Evading the limit of a pipe's standard input

Hi

I'm trying to write a tool that generates a really long SQL script and passes it to psql, but I've hit a problem because my script is too long to be sent to the stdin of psql. This is the first time I've run into the limit so it had me scratching my head for a while. I've tried a load of tricks, even putting the lines in an array, eg:

   MAX_SUCCESSFUL_TIMES = 3047

   query = ["BEGIN WORK;"]
   (MAX_SUCCESSFUL_TIMES + 1).times do
     query << "INSERT INTO people (name) VALUES ('Fred');"
   end
   query << "COMMIT;"

   IO.popen("psql -U test test","r+") do |pipe|
     query.each { |statement| pipe.puts statement }
   end

but it still fails when the total length of commands exceeds the limit (which by experiment I've found to be 128K on Mac OS X, hence the specific number of times above).

What's the best solution to this. I would like to stick to inter-process communication, and avoid temporary files and rewriting it to use DBD, if possible. Or are they my only options?

Thanks
Ashley

Make sure the command you spawn in IO.popen is actually reading out
stuff from its stdin in parallel. The limit a pipe have on the system
level is the amount of the unread data it can hold.
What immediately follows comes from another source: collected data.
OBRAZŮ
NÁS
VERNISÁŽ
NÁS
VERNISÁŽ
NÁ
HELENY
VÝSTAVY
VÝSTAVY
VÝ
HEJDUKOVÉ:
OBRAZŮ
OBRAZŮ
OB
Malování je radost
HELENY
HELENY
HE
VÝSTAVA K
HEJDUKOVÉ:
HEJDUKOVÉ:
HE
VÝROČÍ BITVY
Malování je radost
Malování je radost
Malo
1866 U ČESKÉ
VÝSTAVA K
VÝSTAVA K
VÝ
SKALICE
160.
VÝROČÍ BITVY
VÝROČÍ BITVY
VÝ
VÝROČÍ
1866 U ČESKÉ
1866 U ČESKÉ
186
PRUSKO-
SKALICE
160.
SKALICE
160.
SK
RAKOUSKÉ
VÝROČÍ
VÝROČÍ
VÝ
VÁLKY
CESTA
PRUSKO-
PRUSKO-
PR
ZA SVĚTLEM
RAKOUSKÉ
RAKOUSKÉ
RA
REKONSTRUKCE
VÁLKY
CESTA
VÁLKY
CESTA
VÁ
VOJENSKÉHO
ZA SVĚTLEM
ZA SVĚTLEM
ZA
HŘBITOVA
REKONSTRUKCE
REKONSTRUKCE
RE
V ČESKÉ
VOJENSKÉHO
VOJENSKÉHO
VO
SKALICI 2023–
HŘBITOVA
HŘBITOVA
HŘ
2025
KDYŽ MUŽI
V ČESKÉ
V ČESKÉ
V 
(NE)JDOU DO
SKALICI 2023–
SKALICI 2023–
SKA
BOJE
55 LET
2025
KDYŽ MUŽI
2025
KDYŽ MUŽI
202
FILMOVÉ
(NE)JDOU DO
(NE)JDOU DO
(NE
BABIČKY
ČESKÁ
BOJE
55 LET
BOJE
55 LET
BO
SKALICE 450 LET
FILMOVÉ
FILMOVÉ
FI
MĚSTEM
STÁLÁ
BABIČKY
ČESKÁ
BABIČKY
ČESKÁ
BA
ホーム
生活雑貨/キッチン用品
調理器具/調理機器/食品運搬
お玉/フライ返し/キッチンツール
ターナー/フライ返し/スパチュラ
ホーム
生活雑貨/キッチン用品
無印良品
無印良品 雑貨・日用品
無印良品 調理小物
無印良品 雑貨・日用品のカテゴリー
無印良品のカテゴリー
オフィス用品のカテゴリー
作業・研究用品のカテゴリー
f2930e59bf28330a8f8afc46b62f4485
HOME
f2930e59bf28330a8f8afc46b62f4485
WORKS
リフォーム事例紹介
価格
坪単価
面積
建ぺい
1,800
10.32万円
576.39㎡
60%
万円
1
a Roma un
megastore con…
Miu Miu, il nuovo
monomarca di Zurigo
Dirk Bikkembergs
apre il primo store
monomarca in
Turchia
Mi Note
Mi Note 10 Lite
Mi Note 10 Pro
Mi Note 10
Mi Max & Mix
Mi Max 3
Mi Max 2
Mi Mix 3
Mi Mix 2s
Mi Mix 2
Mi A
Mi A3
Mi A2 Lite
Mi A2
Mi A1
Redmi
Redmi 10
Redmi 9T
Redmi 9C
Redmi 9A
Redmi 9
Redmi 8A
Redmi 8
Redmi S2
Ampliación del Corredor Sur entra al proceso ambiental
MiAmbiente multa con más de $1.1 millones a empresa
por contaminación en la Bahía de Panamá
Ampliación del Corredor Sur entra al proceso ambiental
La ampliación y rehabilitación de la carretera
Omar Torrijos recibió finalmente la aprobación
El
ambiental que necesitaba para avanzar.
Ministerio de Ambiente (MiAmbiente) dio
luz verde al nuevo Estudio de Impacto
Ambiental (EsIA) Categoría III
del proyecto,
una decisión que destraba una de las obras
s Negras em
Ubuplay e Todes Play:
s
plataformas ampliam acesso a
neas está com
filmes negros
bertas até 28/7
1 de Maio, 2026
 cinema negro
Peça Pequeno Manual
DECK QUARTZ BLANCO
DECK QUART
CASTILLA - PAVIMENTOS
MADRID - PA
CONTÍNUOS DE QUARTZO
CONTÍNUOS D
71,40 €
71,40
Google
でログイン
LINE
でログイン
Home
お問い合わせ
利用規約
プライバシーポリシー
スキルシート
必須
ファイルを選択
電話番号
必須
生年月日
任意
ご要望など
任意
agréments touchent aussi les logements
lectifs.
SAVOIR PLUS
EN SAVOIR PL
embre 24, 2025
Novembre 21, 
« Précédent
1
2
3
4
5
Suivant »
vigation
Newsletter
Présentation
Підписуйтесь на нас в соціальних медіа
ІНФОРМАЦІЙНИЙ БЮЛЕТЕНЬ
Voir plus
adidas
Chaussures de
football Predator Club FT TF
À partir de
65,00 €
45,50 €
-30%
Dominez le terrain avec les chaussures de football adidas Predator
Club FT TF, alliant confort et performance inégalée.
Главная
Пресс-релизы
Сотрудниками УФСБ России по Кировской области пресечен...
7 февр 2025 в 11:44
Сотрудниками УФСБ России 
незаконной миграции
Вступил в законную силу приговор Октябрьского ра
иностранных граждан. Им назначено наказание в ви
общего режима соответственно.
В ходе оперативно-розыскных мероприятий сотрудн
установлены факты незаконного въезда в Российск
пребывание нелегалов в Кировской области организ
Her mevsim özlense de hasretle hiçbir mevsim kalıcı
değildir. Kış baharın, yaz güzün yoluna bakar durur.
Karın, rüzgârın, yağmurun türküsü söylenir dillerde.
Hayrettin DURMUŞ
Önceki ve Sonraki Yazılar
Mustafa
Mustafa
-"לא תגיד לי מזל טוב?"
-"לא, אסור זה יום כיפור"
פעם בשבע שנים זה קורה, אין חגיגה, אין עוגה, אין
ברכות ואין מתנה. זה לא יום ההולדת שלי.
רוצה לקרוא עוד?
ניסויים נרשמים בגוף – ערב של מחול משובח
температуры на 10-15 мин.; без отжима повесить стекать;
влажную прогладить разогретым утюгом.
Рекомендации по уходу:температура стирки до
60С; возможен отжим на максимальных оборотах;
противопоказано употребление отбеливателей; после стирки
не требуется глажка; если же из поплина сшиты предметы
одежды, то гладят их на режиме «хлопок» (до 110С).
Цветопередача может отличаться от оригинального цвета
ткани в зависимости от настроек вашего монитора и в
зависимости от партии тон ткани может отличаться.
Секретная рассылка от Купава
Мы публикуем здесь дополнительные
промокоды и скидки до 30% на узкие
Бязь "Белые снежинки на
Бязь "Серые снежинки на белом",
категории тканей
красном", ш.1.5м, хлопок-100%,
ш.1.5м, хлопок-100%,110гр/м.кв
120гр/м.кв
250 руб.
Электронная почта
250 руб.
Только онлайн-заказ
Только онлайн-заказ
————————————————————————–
When the data is
read out, it makes room for more data. However, if your reader is stuck
for some reason, the writer will wait too.

If you say that psql accepts only limited amount of data from its stdin,
it is more of its problem, rather than pipe's. To check it, try to feed
the big file to psql via redirection, like in:

psql -U test test < "your big file"

Hope I am not too off from what you meant,
Gennady.

···

-----Original Message-----
From: Ashley Moran [mailto:work@ashleymoran.me.uk]
Sent: Tuesday, August 29, 2006 12:17 PM
To: ruby-talk ML
Subject: Evading the limit of a pipe's standard input

Hi

I'm trying to write a tool that generates a really long SQL script
and passes it to psql, but I've hit a problem because my script is
too long to be sent to the stdin of psql. This is the first time
I've run into the limit so it had me scratching my head for a
while.
I've tried a load of tricks, even putting the lines in an array, eg:

   MAX_SUCCESSFUL_TIMES = 3047

   query = ["BEGIN WORK;"]
   (MAX_SUCCESSFUL_TIMES + 1).times do
     query << "INSERT INTO people (name) VALUES ('Fred');"
   end
   query << "COMMIT;"

   IO.popen("psql -U test test","r+") do |pipe|
     query.each { |statement| pipe.puts statement }
   end

but it still fails when the total length of commands exceeds the
limit (which by experiment I've found to be 128K on Mac OS X, hence
the specific number of times above).

What's the best solution to this. I would like to stick to inter-
process communication, and avoid temporary files and rewriting it to
use DBD, if possible. Or are they my only options?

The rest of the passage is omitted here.